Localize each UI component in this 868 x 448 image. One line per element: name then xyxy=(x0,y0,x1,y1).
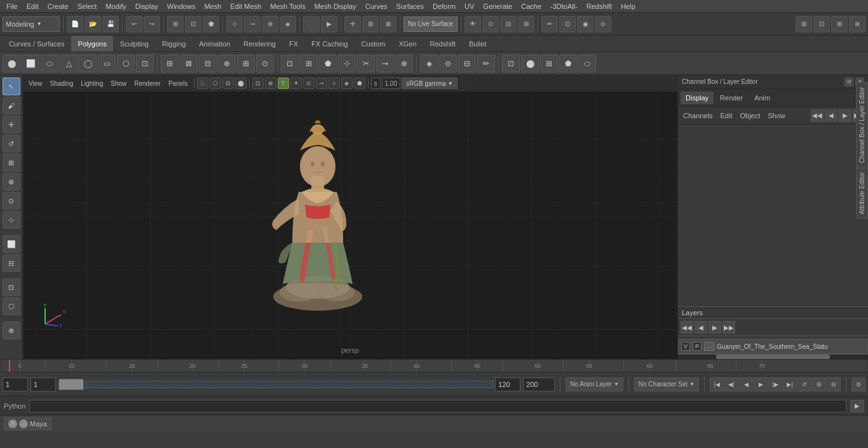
xform-btn[interactable]: ⊞ xyxy=(362,16,379,32)
menu-mesh-tools[interactable]: Mesh Tools xyxy=(266,1,309,11)
resolution-btn[interactable]: ⊟ xyxy=(500,16,517,32)
vp-show-menu[interactable]: Show xyxy=(107,79,130,88)
remove-layer-btn[interactable]: ◀ xyxy=(695,321,707,334)
rect-select-btn[interactable]: ⬜ xyxy=(3,235,20,253)
range-end-field[interactable]: 120 xyxy=(495,377,520,391)
frame-start2-field[interactable]: 1 xyxy=(31,377,56,391)
edit-menu[interactable]: Edit xyxy=(717,111,735,121)
cube-icon[interactable]: ⬜ xyxy=(22,55,39,72)
char-set-dropdown[interactable]: No Character Set ▼ xyxy=(634,377,699,391)
separate-icon[interactable]: ⊠ xyxy=(180,55,198,72)
timeline-ruler[interactable]: 5 10 15 20 25 30 35 40 45 50 55 60 65 70 xyxy=(3,360,865,372)
uv-editor-btn[interactable]: ⊡ xyxy=(559,16,576,32)
isolate-select-btn[interactable]: ⊙ xyxy=(482,16,499,32)
tab-fx[interactable]: FX xyxy=(283,36,304,51)
menu-mesh-display[interactable]: Mesh Display xyxy=(311,1,360,11)
channel-tab-render[interactable]: Render xyxy=(715,92,748,104)
grid-btn[interactable]: ⊞ xyxy=(831,16,848,32)
menu-select[interactable]: Select xyxy=(74,1,101,11)
menu-help[interactable]: Help xyxy=(617,1,639,11)
python-run-btn[interactable]: ▶ xyxy=(850,400,864,412)
xform3-icon[interactable]: ⊞ xyxy=(540,55,558,72)
vp-gate-btn[interactable]: ⬤ xyxy=(235,78,247,89)
layer-row-1[interactable]: V P — Guanyin_Of_The_Southern_Sea_Statu xyxy=(678,339,868,354)
menu-modify[interactable]: Modify xyxy=(102,1,130,11)
disk-icon[interactable]: ⬡ xyxy=(117,55,135,72)
vert-label-channel-box[interactable]: Channel Box / Layer Editor xyxy=(856,83,868,168)
layer-options-btn[interactable]: ▶ xyxy=(709,321,721,334)
max-range-field[interactable]: 200 xyxy=(523,377,555,391)
bridge-icon[interactable]: ⊞ xyxy=(300,55,318,72)
channel-tab-anim[interactable]: Anim xyxy=(749,92,775,104)
snap-to-curve-btn[interactable]: ⊸ xyxy=(244,16,261,32)
menu-uv[interactable]: UV xyxy=(461,1,478,11)
tab-sculpting[interactable]: Sculpting xyxy=(114,36,155,51)
layer-scrollbar[interactable] xyxy=(678,354,868,359)
plane-icon[interactable]: ▭ xyxy=(98,55,116,72)
vp-xray-btn[interactable]: ⊸ xyxy=(316,78,327,89)
go-end-btn[interactable]: ▶| xyxy=(783,377,797,391)
vp-lighting-menu[interactable]: Lighting xyxy=(78,79,106,88)
vp-hud-btn[interactable]: ◈ xyxy=(341,78,353,89)
vp-smooth-btn[interactable]: ⊕ xyxy=(265,78,276,89)
tab-fx-caching[interactable]: FX Caching xyxy=(305,36,354,51)
object-menu[interactable]: Object xyxy=(737,111,763,121)
region-select-btn[interactable]: ⊞ xyxy=(518,16,534,32)
tab-polygons[interactable]: Polygons xyxy=(71,36,112,51)
redo-btn[interactable]: ↪ xyxy=(144,16,160,32)
move-tool-btn[interactable]: ✛ xyxy=(3,116,20,133)
extra-btn1[interactable]: ⊞ xyxy=(812,377,826,391)
viewport-layout-btn[interactable]: ⊡ xyxy=(813,16,830,32)
tab-redshift[interactable]: Redshift xyxy=(424,36,462,51)
vp-filmgate-btn[interactable]: ⬡ xyxy=(210,78,221,89)
anim-layer-dropdown[interactable]: No Anim Layer ▼ xyxy=(566,377,623,391)
show-manip-btn[interactable]: ⊹ xyxy=(3,211,20,229)
axis-btn[interactable]: ⊗ xyxy=(849,16,865,32)
uv-unfold-icon[interactable]: ⊡ xyxy=(502,55,520,72)
menu-create[interactable]: Create xyxy=(44,1,72,11)
win-close-icon[interactable]: ✕ xyxy=(8,419,17,428)
show-menu[interactable]: Show xyxy=(765,111,788,121)
vp-ao-btn[interactable]: ⊹ xyxy=(329,78,340,89)
channel-next-btn[interactable]: ▶ xyxy=(839,109,851,122)
sculpt-icon[interactable]: ✏ xyxy=(477,55,495,72)
vp-resolution-btn[interactable]: ⊟ xyxy=(222,78,234,89)
vp-gamma-dropdown[interactable]: sRGB gamma ▼ xyxy=(402,78,458,89)
vert-label-attribute[interactable]: Attribute Editor xyxy=(856,168,868,219)
split-icon[interactable]: ✂ xyxy=(357,55,375,72)
channel-prev-btn[interactable]: ◀◀ xyxy=(811,109,824,122)
snap-to-surface-btn[interactable]: ◈ xyxy=(280,16,296,32)
menu-edit-mesh[interactable]: Edit Mesh xyxy=(226,1,265,11)
extract-icon[interactable]: ⊟ xyxy=(199,55,217,72)
sphere-icon[interactable]: ⬤ xyxy=(3,55,20,72)
insert-loop-icon[interactable]: ⊹ xyxy=(338,55,356,72)
play-back-btn[interactable]: ◀ xyxy=(739,377,753,391)
python-input[interactable] xyxy=(29,400,846,412)
connect-icon[interactable]: ⊸ xyxy=(376,55,394,72)
tab-animation[interactable]: Animation xyxy=(193,36,236,51)
relax-icon[interactable]: ⊝ xyxy=(439,55,457,72)
vp-wireframe-btn[interactable]: ⊡ xyxy=(252,78,264,89)
vp-shadow-btn[interactable]: ⊙ xyxy=(303,78,315,89)
render-btn[interactable]: 🎥 xyxy=(303,16,320,32)
select-by-hierarchy-btn[interactable]: ⊞ xyxy=(167,16,184,32)
select2-icon[interactable]: ⬟ xyxy=(559,55,577,72)
scale-tool-btn[interactable]: ⊞ xyxy=(3,154,20,172)
viewport[interactable]: View Shading Lighting Show Renderer Pane… xyxy=(23,75,677,359)
vp-textured-btn[interactable]: T xyxy=(278,78,289,89)
lasso-btn[interactable]: ⊟ xyxy=(3,254,20,272)
menu-file[interactable]: File xyxy=(3,1,22,11)
range-slider[interactable] xyxy=(85,381,494,388)
vp-lighting-btn[interactable]: ☀ xyxy=(290,78,302,89)
rivet-btn[interactable]: ◉ xyxy=(577,16,593,32)
live-surface-btn[interactable]: No Live Surface xyxy=(403,17,458,32)
paint-select-btn[interactable]: 🖌 xyxy=(3,97,20,114)
layer-scrollbar-thumb[interactable] xyxy=(716,355,830,359)
tab-custom[interactable]: Custom xyxy=(355,36,392,51)
tab-rigging[interactable]: Rigging xyxy=(156,36,192,51)
mirror-icon[interactable]: ⊞ xyxy=(237,55,255,72)
tab-rendering[interactable]: Rendering xyxy=(237,36,282,51)
xform2-btn[interactable]: ⊠ xyxy=(380,16,397,32)
settings-btn[interactable]: ⚙ xyxy=(851,377,865,391)
extrude-icon[interactable]: ⊡ xyxy=(281,55,299,72)
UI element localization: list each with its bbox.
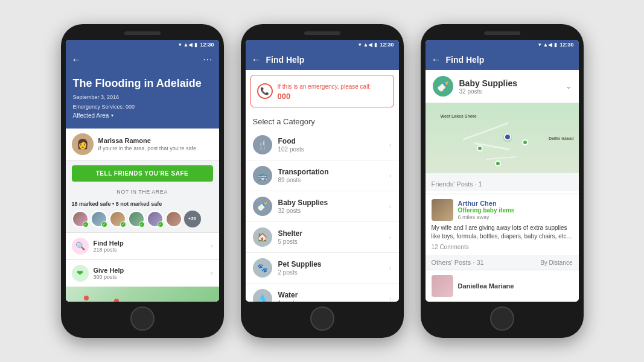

***

TASK INSTRUCTIONS: Since the pictures are not wanted, transcribe only the rest of the material above, exactly as it stands.

REPLY TO THE EXERCISE:
Localize each UI component in this 868 x 448 image. One line per element: name then xyxy=(x0,y0,x1,y1).
xform-btn[interactable]: ⊞ xyxy=(362,16,379,32)
menu-mesh-tools[interactable]: Mesh Tools xyxy=(266,1,309,11)
resolution-btn[interactable]: ⊟ xyxy=(500,16,517,32)
vp-show-menu[interactable]: Show xyxy=(107,79,130,88)
remove-layer-btn[interactable]: ◀ xyxy=(695,321,707,334)
rect-select-btn[interactable]: ⬜ xyxy=(3,235,20,253)
range-end-field[interactable]: 120 xyxy=(495,377,520,391)
frame-start2-field[interactable]: 1 xyxy=(31,377,56,391)
edit-menu[interactable]: Edit xyxy=(717,111,735,121)
cube-icon[interactable]: ⬜ xyxy=(22,55,39,72)
char-set-dropdown[interactable]: No Character Set ▼ xyxy=(634,377,699,391)
separate-icon[interactable]: ⊠ xyxy=(180,55,198,72)
timeline-ruler[interactable]: 5 10 15 20 25 30 35 40 45 50 55 60 65 70 xyxy=(3,360,865,372)
uv-editor-btn[interactable]: ⊡ xyxy=(559,16,576,32)
isolate-select-btn[interactable]: ⊙ xyxy=(482,16,499,32)
tab-fx[interactable]: FX xyxy=(283,36,304,51)
menu-mesh-display[interactable]: Mesh Display xyxy=(311,1,360,11)
channel-tab-render[interactable]: Render xyxy=(715,92,748,104)
grid-btn[interactable]: ⊞ xyxy=(831,16,848,32)
menu-select[interactable]: Select xyxy=(74,1,101,11)
menu-help[interactable]: Help xyxy=(617,1,639,11)
python-run-btn[interactable]: ▶ xyxy=(850,400,864,412)
xform3-icon[interactable]: ⊞ xyxy=(540,55,558,72)
vp-gate-btn[interactable]: ⬤ xyxy=(235,78,247,89)
layer-row-1[interactable]: V P — Guanyin_Of_The_Southern_Sea_Statu xyxy=(678,339,868,354)
menu-modify[interactable]: Modify xyxy=(102,1,130,11)
disk-icon[interactable]: ⬡ xyxy=(117,55,135,72)
vert-label-channel-box[interactable]: Channel Box / Layer Editor xyxy=(856,83,868,168)
layer-options-btn[interactable]: ▶ xyxy=(709,321,721,334)
max-range-field[interactable]: 200 xyxy=(523,377,555,391)
bridge-icon[interactable]: ⊞ xyxy=(300,55,318,72)
channel-tab-anim[interactable]: Anim xyxy=(749,92,775,104)
snap-to-curve-btn[interactable]: ⊸ xyxy=(244,16,261,32)
menu-uv[interactable]: UV xyxy=(461,1,478,11)
tab-sculpting[interactable]: Sculpting xyxy=(114,36,155,51)
layer-scrollbar[interactable] xyxy=(678,354,868,359)
plane-icon[interactable]: ▭ xyxy=(98,55,116,72)
vp-xray-btn[interactable]: ⊸ xyxy=(316,78,327,89)
go-end-btn[interactable]: ▶| xyxy=(783,377,797,391)
vp-lighting-menu[interactable]: Lighting xyxy=(78,79,106,88)
vp-hud-btn[interactable]: ◈ xyxy=(341,78,353,89)
vp-smooth-btn[interactable]: ⊕ xyxy=(265,78,276,89)
tab-fx-caching[interactable]: FX Caching xyxy=(305,36,354,51)
object-menu[interactable]: Object xyxy=(737,111,763,121)
region-select-btn[interactable]: ⊞ xyxy=(518,16,534,32)
tab-polygons[interactable]: Polygons xyxy=(71,36,112,51)
redo-btn[interactable]: ↪ xyxy=(144,16,160,32)
move-tool-btn[interactable]: ✛ xyxy=(3,116,20,133)
extra-btn1[interactable]: ⊞ xyxy=(812,377,826,391)
viewport-layout-btn[interactable]: ⊡ xyxy=(813,16,830,32)
tab-redshift[interactable]: Redshift xyxy=(424,36,462,51)
vp-filmgate-btn[interactable]: ⬡ xyxy=(210,78,221,89)
anim-layer-dropdown[interactable]: No Anim Layer ▼ xyxy=(566,377,623,391)
show-manip-btn[interactable]: ⊹ xyxy=(3,211,20,229)
axis-btn[interactable]: ⊗ xyxy=(849,16,865,32)
uv-unfold-icon[interactable]: ⊡ xyxy=(502,55,520,72)
menu-create[interactable]: Create xyxy=(44,1,72,11)
win-close-icon[interactable]: ✕ xyxy=(8,419,17,428)
show-menu[interactable]: Show xyxy=(765,111,788,121)
vp-ao-btn[interactable]: ⊹ xyxy=(329,78,340,89)
channel-next-btn[interactable]: ▶ xyxy=(839,109,851,122)
sculpt-icon[interactable]: ✏ xyxy=(477,55,495,72)
vp-resolution-btn[interactable]: ⊟ xyxy=(222,78,234,89)
vp-gamma-dropdown[interactable]: sRGB gamma ▼ xyxy=(402,78,458,89)
vert-label-attribute[interactable]: Attribute Editor xyxy=(856,168,868,219)
split-icon[interactable]: ✂ xyxy=(357,55,375,72)
channel-prev-btn[interactable]: ◀◀ xyxy=(811,109,824,122)
snap-to-surface-btn[interactable]: ◈ xyxy=(280,16,296,32)
menu-edit-mesh[interactable]: Edit Mesh xyxy=(226,1,265,11)
extract-icon[interactable]: ⊟ xyxy=(199,55,217,72)
sphere-icon[interactable]: ⬤ xyxy=(3,55,20,72)
insert-loop-icon[interactable]: ⊹ xyxy=(338,55,356,72)
play-back-btn[interactable]: ◀ xyxy=(739,377,753,391)
python-input[interactable] xyxy=(29,400,846,412)
connect-icon[interactable]: ⊸ xyxy=(376,55,394,72)
tab-animation[interactable]: Animation xyxy=(193,36,236,51)
relax-icon[interactable]: ⊝ xyxy=(439,55,457,72)
vp-wireframe-btn[interactable]: ⊡ xyxy=(252,78,264,89)
vp-shadow-btn[interactable]: ⊙ xyxy=(303,78,315,89)
render-btn[interactable]: 🎥 xyxy=(303,16,320,32)
select-by-hierarchy-btn[interactable]: ⊞ xyxy=(167,16,184,32)
select2-icon[interactable]: ⬟ xyxy=(559,55,577,72)
scale-tool-btn[interactable]: ⊞ xyxy=(3,154,20,172)
viewport[interactable]: View Shading Lighting Show Renderer Pane… xyxy=(23,75,677,359)
vp-textured-btn[interactable]: T xyxy=(278,78,289,89)
lasso-btn[interactable]: ⊟ xyxy=(3,254,20,272)
menu-file[interactable]: File xyxy=(3,1,22,11)
range-slider[interactable] xyxy=(85,381,494,388)
vp-lighting-btn[interactable]: ☀ xyxy=(290,78,302,89)
rivet-btn[interactable]: ◉ xyxy=(577,16,593,32)
live-surface-btn[interactable]: No Live Surface xyxy=(403,17,458,32)
paint-select-btn[interactable]: 🖌 xyxy=(3,97,20,114)
layer-scrollbar-thumb[interactable] xyxy=(716,355,830,359)
tab-custom[interactable]: Custom xyxy=(355,36,392,51)
tab-rigging[interactable]: Rigging xyxy=(156,36,192,51)
mirror-icon[interactable]: ⊞ xyxy=(237,55,255,72)
tab-rendering[interactable]: Rendering xyxy=(237,36,282,51)
xform2-btn[interactable]: ⊠ xyxy=(380,16,397,32)
settings-btn[interactable]: ⚙ xyxy=(851,377,865,391)
extrude-icon[interactable]: ⊡ xyxy=(281,55,299,72)
UI element localization: list each with its bbox.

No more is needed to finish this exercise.